Inventar a própria roda
A falta de opções na disputa presidencial pode ser definida pela atual situação refletida nas pesquisas de opinião, especialmente as das empresas mais bem equipadas, IPEC ( ex-Ibope), e Datafolha. O brasileiro votou em Bolsonaro para tirar o PT, e está votando no ex-presidente Lula para para tirar Bolsonaro do governo. Não apareceu alternativa, a famosa terceira via, que permita acabar com esse jogo de empurra de um lado para outro, que acaba dando errado.
Sempre estamos escolhendo o “menos ruim”, que se revela posteriormente inevitavelmente ruim. Desde a redemocratização, só elegemos candidatos populistas, como Collor, Lula, Dilma, Bolsonaro. Com exceção do Plano Real que elegeu Fernando Henrique Cardoso, que não foi feito para ser populista, mas atingiu o bolso dos cidadãos ao conter a hiperinflação. Já havíamos tido uma experiência anterior com o Plano Cruzado, que, ao derrubar a inflação temporariamente, deu a vitória ao MDB de Sarney em todo o país.

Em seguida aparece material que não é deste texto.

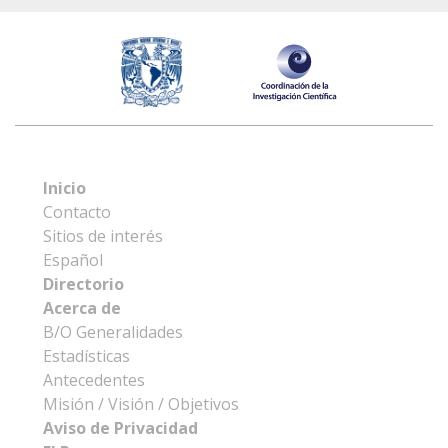
Inicio
Contacto
Sitios de interés
Español
Directorio
Acerca de
B/O Generalidades
Estadísticas
Antecedentes
Misión / Visión / Objetivos
Aviso de Privacidad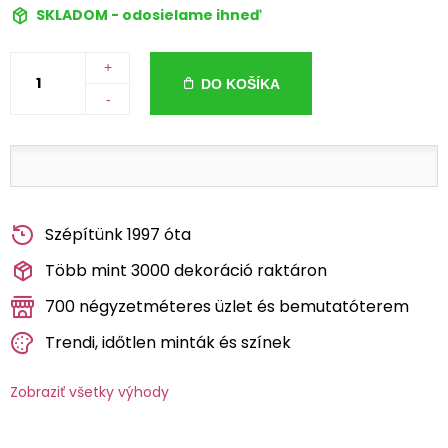
SKLADOM - odosielame ihneď
+
DO KOŠÍKA
-
Szépítünk 1997 óta
Több mint 3000 dekoráció raktáron
700 négyzetméteres üzlet és bemutatóterem
Trendi, időtlen minták és színek
Zobraziť všetky výhody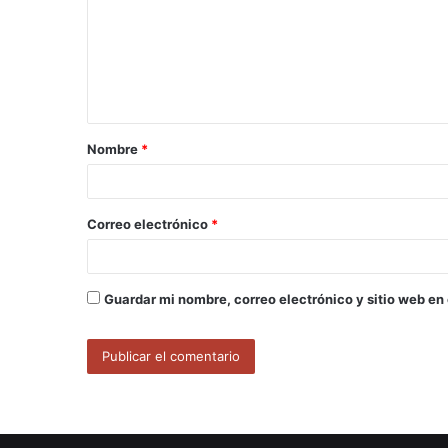
m
e
n
t
a
Nombre
*
r
i
o
Correo electrónico
*
*
Guardar mi nombre, correo electrónico y sitio web en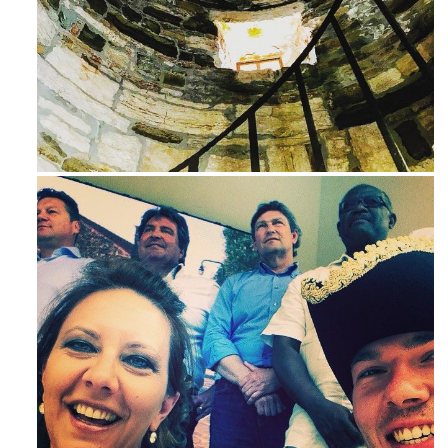
Ago 3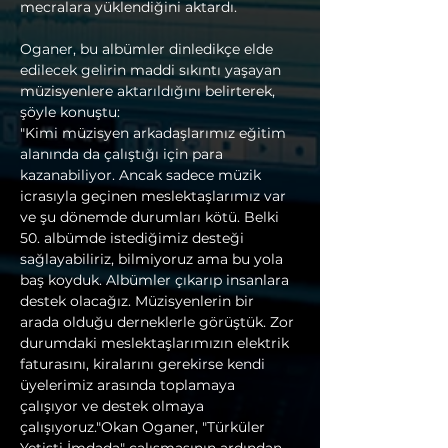
mecralara yüklendiğini aktardı.
Oganer, bu albümler dinledikçe elde 
edilecek gelirin maddi sıkıntı yaşayan 
müzisyenlere aktarıldığını belirterek, 
şöyle konuştu:
"Kimi müzisyen arkadaşlarımız eğitim 
alanında da çalıştığı için para 
kazanabiliyor. Ancak sadece müzik 
icrasıyla geçinen meslektaşlarımız var 
ve şu dönemde durumları kötü. Belki 
50. albümde istediğimiz desteği 
sağlayabiliriz, bilmiyoruz ama bu yola 
baş koyduk. Albümler çıkarıp insanlara 
destek olacağız. Müzisyenlerin bir 
arada olduğu derneklerle görüştük. Zor 
durumdaki meslektaşlarımızın elektrik 
faturasını, kiralarını gerekirse kendi 
üyelerimiz arasında toplamaya 
çalışıyor ve destek olmaya 
çalışıyoruz."Okan Oganer, "Türküler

O diretor do DataFolha, Mauro Paulino, diz que o eleitor vota pragmaticamente, naquele que vai ajudá-lo no sofrido dia a dia. A prioridade do brasileiro médio é o bolso e a sobrevivência, e essa situação hoje está muito agravada. Cerca de 15 milhões de brasileiros estão desempregados, a inflação dos mais pobres já ultrapassa os 10% da inflação oficial, 27 milhões de brasileiros vivem abaixo da linha de pobreza, cerca de 50 milhões são tecnicamente pobres, a fome nos dá diariamente exemplos terríveis de gente disputando ossos com resto de carne e famílias inteiras morando nas ruas das grandes cidades.
Num ambiente desses, mesmo que houvesse um grande político à disposição da terceira via, não há espaço para grandes discussões. A questão vira, para a maioria dos eleitores, “quem vai me ajudar", “quem pode me ajudar”, ou quem convence mais pessoas que é a solução milagrosa para resolver os problemas. Na campanha, existe um milagre prometido, hoje é o que leva Lula a poder vencer no primeiro turno: promessa de picanha e cerveja para todo mundo, a volta a um tempo que nunca houve.

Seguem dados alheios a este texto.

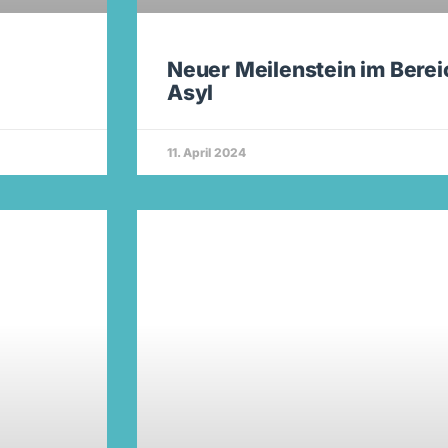
Neuer Meilenstein im Berei
Asyl
11. April 2024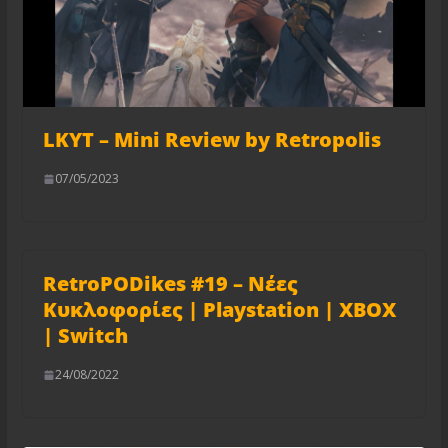
LKYT – Mini Review by Retropolis
07/05/2023
RetroPODikes #19 – Νέες
Κυκλοφορίες | Playstation | XBOX
| Switch
24/08/2022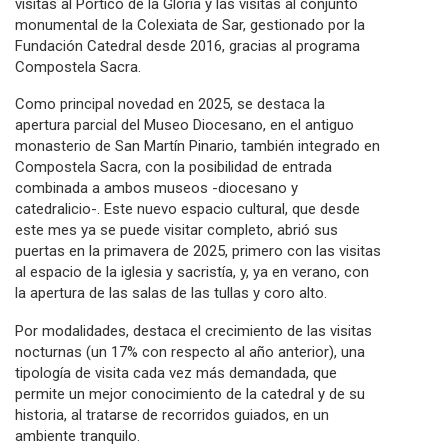
visitas al Pórtico de la Gloria y las visitas al conjunto
monumental de la Colexiata de Sar, gestionado por la
Fundación Catedral desde 2016, gracias al programa
Compostela Sacra.
Como principal novedad en 2025, se destaca la
apertura parcial del Museo Diocesano, en el antiguo
monasterio de San Martín Pinario, también integrado en
Compostela Sacra, con la posibilidad de entrada
combinada a ambos museos -diocesano y
catedralicio-. Este nuevo espacio cultural, que desde
este mes ya se puede visitar completo, abrió sus
puertas en la primavera de 2025, primero con las visitas
al espacio de la iglesia y sacristía, y, ya en verano, con
la apertura de las salas de las tullas y coro alto.
Por modalidades, destaca el crecimiento de las visitas
nocturnas (un 17% con respecto al año anterior), una
tipología de visita cada vez más demandada, que
permite un mejor conocimiento de la catedral y de su
historia, al tratarse de recorridos guiados, en un
ambiente tranquilo.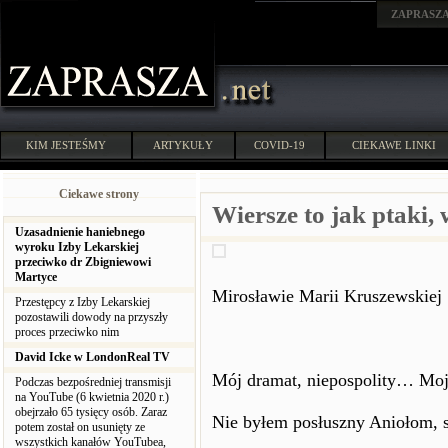
ZAPRASZ
KIM JESTEŚMY
ARTYKUŁY
COVID-19
CIEKAWE LINKI
Ciekawe strony
Wiersze to jak ptaki,
Uzasadnienie haniebnego
wyroku Izby Lekarskiej
przeciwko dr Zbigniewowi
Martyce
Mirosławie Marii Kruszewskiej
Przestępcy z Izby Lekarskiej
pozostawili dowody na przyszły
proces przeciwko nim
David Icke w LondonReal TV
Mój dramat, niepospolity… Moje
Podczas bezpośredniej transmisji
na YouTube (6 kwietnia 2020 r.)
obejrzało 65 tysięcy osób. Zaraz
Nie byłem posłuszny Aniołom, 
potem został on usunięty ze
wszystkich kanałów YouTubea,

Quando começa o governo, a realidade se impõe a essas promessas vãs, a esses sonhos de que uma pessoa só resolverá o problema do Brasil. Estamos numa situação muito complicada. Você elege qualquer um que venda ilusões, que consiga passar para a população uma expectativa de melhoria. Foi assim em 2018 com Bolsonaro, e está sendo assim em 2022 com Lula, que aparece como o grande salvador da Pátria. Não é à toa que o ex-juiz Sérgio Moro já está dando uma guinada em sua proposta de governo, pondo mais ênfase na criação de um projeto nacional contra a pobreza, deixando o combate à corrupção como necessário, mas não suficiente para governar o país de hoje, pois a emergência é outra.

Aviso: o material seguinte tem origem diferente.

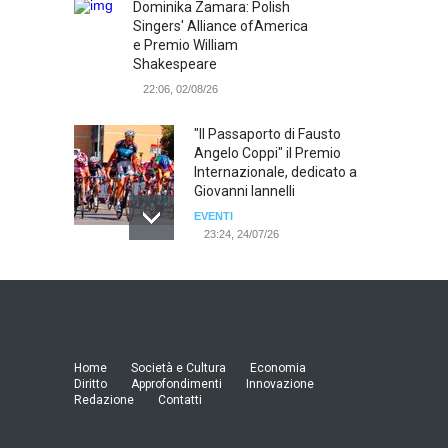
Dominika Zamara: Polish
Singers' Alliance ofAmerica
e Premio William
Shakespeare
22:06, 02/08/26
"Il Passaporto di Fausto
Angelo Coppi" il Premio
Internazionale, dedicato a
Giovanni Iannelli
EVENTI
23:24, 24/07/26
RIMINI, PRIMO CONVEGNO
NAZIONALE SUL TEMA "IO
TI ODIO - STORIE DI UOMINI
ODIATI DALLE DONNE"
EVENTI
Home
Società e Cultura
Economia
19:44, 24/07/26
Diritto
Approfondimenti
Innovazione
Redazione
Contatti
Palermo, erogazione buoni
pasto al personale dirigente,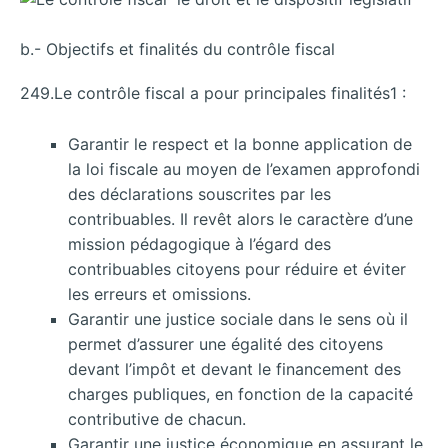
b.- Objectifs et finalités du contrôle fiscal
249.Le contrôle fiscal a pour principales finalités1 :
Garantir le respect et la bonne application de
la loi fiscale au moyen de l’examen approfondi
des déclarations souscrites par les
contribuables. Il revêt alors le caractère d’une
mission pédagogique à l’égard des
contribuables citoyens pour réduire et éviter
les erreurs et omissions.
Garantir une justice sociale dans le sens où il
permet d’assurer une égalité des citoyens
devant l’impôt et devant le financement des
charges publiques, en fonction de la capacité
contributive de chacun.
Garantir une justice économique en assurant le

Se o governo Bolsonaro seguisse os rumos que prometia, de apoio a políticas anti corrupção, não haveria clima no país para a reviravolta jurídica que beneficiou o ex-presidente Lula e todos os condenados pela Operação Lava Jato. Também não é por acaso que Lula busca o ex-tucano Geraldo Alckmim para vice, é um aceno para o eleitor de centro. Difícil vai ser Alckmim encontrar uma justificativa para passar por cima de seus discursos inflamados contra Lula e os corruptos do PT na campanha de 2016.
O Lula do primeiro governo, que levou tucanos para postos chaves como o Banco Central e outros do ministério da Fazenda, não é o verdadeiro Lula. O PT foi muito intolerante com todos os tucanos que estavam no governo Lula. Se Antonio Palocci não fosse tão forte politicamente na ocasião, tinham saído todos os tucanos que estavam lá ajudando a fazer um governo equilibrado financeiramente, que deu chance, num momento econômico bom do mundo, de Lula avançar nos programas sociais.
Quem será o petista que assegurará a Geraldo Alckmim um papel não decorativo num eventual governo Lula? Ele terá mandato, estará protegido, mas não será ouvido nem cheirado se a ala radical do petismo dominar o governo. Quando o PT resolveu fazer a sua política econômica, começou a derrocada que deu na tragédia do governo Dilma. O problema é que nunca há governos seguidos com uma política de estado. Cada um quer inventar sua própria roda.